After unlocking a door to a secret room, I found a note saying, “I can’t find Fort Terrace Key anywhere. I must have dropped it when I was working on my last picture”. Okay. Well, over in that room, there is a painting that says, “This painting looks unfinished” when I interact with it. After much searching, there is no key anywhere near the painting. Fifteen minutes go by, and I, by some random stroke of luck, decide to look up. There, above the place I found the note, is a key floating against the ceiling. Why on Earth would anyone think to look up there after reading that note? Knocking the key down reveals that it is not even the Fort Terrace key talked about in the note. But it is a key that was needed to advance further in the game. It feels like an enormous oversight design-wise.
When not being frustrated by the random complexity or overly simplistic puzzles, you will occasionally fight some monsters. Poorly animated monsters with lazy designs, mind you. Some spit projectiles that travel ludicrously fast, deal lots of damage, blur your vision, and slow you down, and some will slowly wander toward you and struggle with landing a single hit. Don’t worry about those projectile-spitters. You can always heal yourself with the limited supply of healing potions that are found in the world and, for some reason, not immediately craftable in the game’s arbitrary crafting system.
All of the monsters highlight one of the game’s largest issues as well: the sound design. Each one of them makes an odd series of grunts, gurgles, and growls that sound like they were made for a low-quality, free-usage website. The absolute worst are the slimes. Imagine a man loudly chewing a banana through a crackly microphone on a Motorola Razr. The sound design’s flaws extend to the incessant music as well. Each tune feels like it was the first or second result in a Google search for “royalty-free fantasy ambience.”
If the puzzles, monsters, and sound design were not enough, I had plenty of technical hitches in the game as well. It crashed on me five times, and the loading screens are horrible. Every time you enter or exit a building there is a loading screen. This is doubly upsetting when you enter a building, realize you are in the wrong place or forgot something, and have to go sit through the loading screen again.
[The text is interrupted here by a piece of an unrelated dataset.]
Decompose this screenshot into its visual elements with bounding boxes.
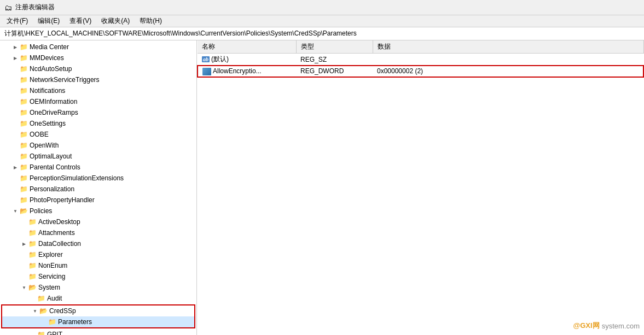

Mask of Mists on Xbox One is pretty disappointing. Its puzzles are uninspired, the sound design is rough, the monsters are boring, and the entire game just feels hollow. It is not a game that feels like it has an interesting story or experience to share with the player. The greatest quality I can think of is that it has some well-designed environments that are easy to navigate. Yet, when the game is not fun to play, why bother sticking around?